There are three main types of methods for measuring lactic acid: chemical methods, gas chromatography, and enzymatic colorimetry. The reagent used in the chemical method is simpler, but the defects are that the operation is complicated, the time consumption is longer, the stability is poor, and the interference is easy to happen; the gas chromatography instrument is expensive, and the pretreatment of the biological sample is complex and tedious, so that the gas chromatography instrument is difficult to be widely applied in clinical laboratories. The enzyme colorimetric method has the advantages of good specificity, strong anti-interference capability, simple and convenient operation, less time consumption, economy, less sample consumption and the like, and is convenient for practical application. The enzymatic colorimetric method mainly comprises a lactic acid dehydrogenase method and a lactic acid oxidase method. At present, the enzyme colorimetric method has certain disadvantages. For example, the reaction reagent involved in the lactate dehydrogenase method is unstable, while the lactate oxidase method involves various enzymes to participate in the reaction, and the reaction reagent is more, the steps are complicated, and the method is not favorable for the determination of large clinical sample amount. Based on the method, the method for detecting the content of the lactic acid in the biological samples (blood, tissues and cells) by the simple, quick and stable enzymatic colorimetric method is invented. The reaction principle is as follows:
l-lactic acid + nicotinamide adenine dinucleotide
Pyruvic acid + reducing coenzyme I;
reductive coenzyme I + nitrotetrazolium blue
Nicotinamide adenine dinucleotide reduced nitrotetrazolium blue (purple).

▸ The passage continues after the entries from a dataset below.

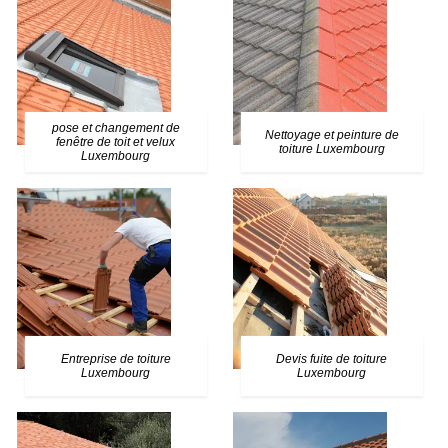
pose et changement de
Nettoyage et peinture de
fenêtre de toit et velux
toiture Luxembourg
Luxembourg
Entreprise de toiture
Devis fuite de toiture
Luxembourg
Luxembourg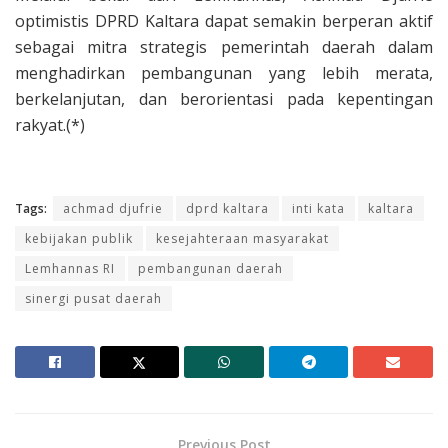
optimistis DPRD Kaltara dapat semakin berperan aktif
sebagai mitra strategis pemerintah daerah dalam
menghadirkan pembangunan yang lebih merata,
berkelanjutan, dan berorientasi pada kepentingan
rakyat.(*)
Tags:
achmad djufrie
dprd kaltara
inti kata
kaltara
kebijakan publik
kesejahteraan masyarakat
Lemhannas RI
pembangunan daerah
sinergi pusat daerah
Previous Post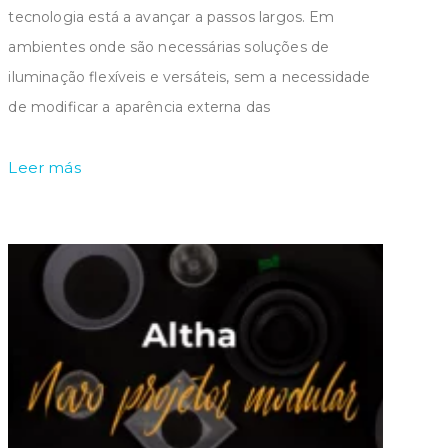
tecnologia está a avançar a passos largos. Em
ambientes onde são necessárias soluções de
iluminação flexíveis e versáteis, sem a necessidade
de modificar a aparência externa das
Leer más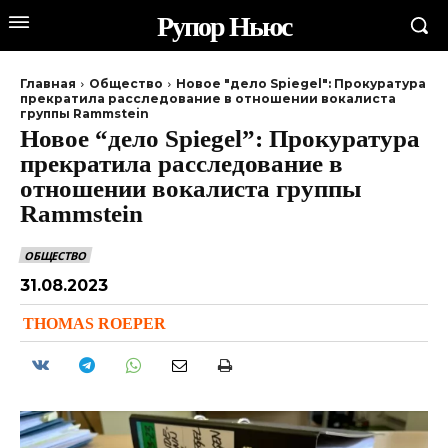
Рупор Ньюс
Главная
Общество
Новое "дело Spiegel": Прокуратура
прекратила расследование в отношении вокалиста
группы Rammstein
Новое “дело Spiegel”: Прокуратура
прекратила расследование в
отношении вокалиста группы
Rammstein
ОБЩЕСТВО
31.08.2023
THOMAS ROEPER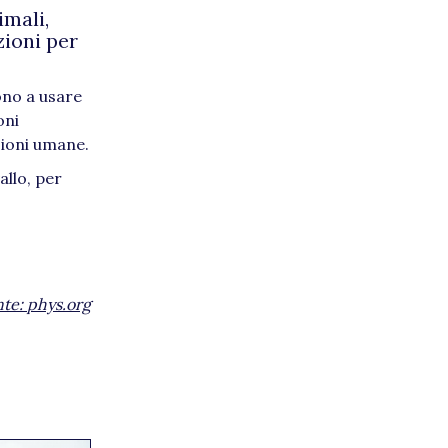
imali,
zioni per
ono a usare
oni
zioni umane.
llo, per
nte:
phys.org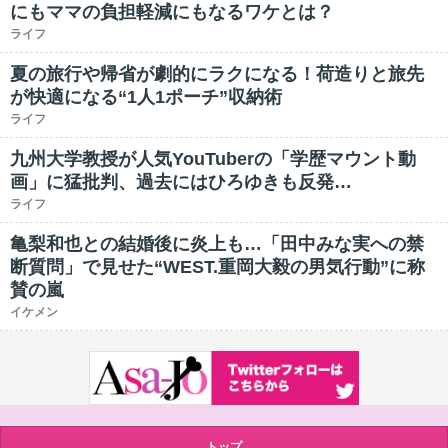
にもママの負担軽減にもなるワケとは？
ライフ
夏の旅行や帰省が劇的にラクになる！荷造りと旅先
が快適になる“1人1ポーチ”収納術
ライフ
九州大学教授が人気YouTuberの「学歴マウント動
画」に猛批判、過去にはひろゆきも反発…
ライフ
亀梨和也との結婚後に炎上も…「田中みな実への禁
断質問」で見せた“WEST.重岡大毅の男気行動”に称
賛の嵐
イケメン
トップ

The patent document with the publication number of CN110426357A discloses a high-sensitivity lactic acid detection reagent, the patent document with the publication number of CN110343740A discloses a lactic acid kit and a preparation method and application thereof, the patent document with the publication number of CN109957603A discloses a high-sensitivity lactic acid detection reagent, the three methods all adopt a multi-step enzyme reaction method, the reaction steps are complicated, and the reaction reagent contains some toxic substances, such as sodium azide, which is not beneficial to environmental protection.
Disclosure of Invention
Aiming at the defects in the prior art, the invention aims to provide the kit and the method for measuring the content of the lactic acid in the biological sample, and the kit and the method have the characteristics of simple, convenient, quick and effective operation, good repeatability, high accuracy and the like.
In order to achieve the purpose, the technical scheme of the invention is as follows:
a kit for measuring the content of lactic acid in a biological sample comprises a first reagent and a second reagent,
a first reagent: is prepared from nicotinamide adenine dinucleotide, nitrotetrazolium blue and phenazine methyl sulfate, and is stored in powder of 1 bottle at-20 ℃;
and a second reagent: it is composed of lactate dehydrogenase, powder is multiplied by 1 bottle, and is preserved at-20 ℃.
Furthermore, the mass of nicotinamide adenine dinucleotide contained in the first reagent is 23.7 mg, the mass of nitrotetrazolium blue is 10.4 mg, and the mass of phenazine methosulfate is 3.56 mg.
Further, the mass of the lactate dehydrogenase contained in the second reagent is 15 mg.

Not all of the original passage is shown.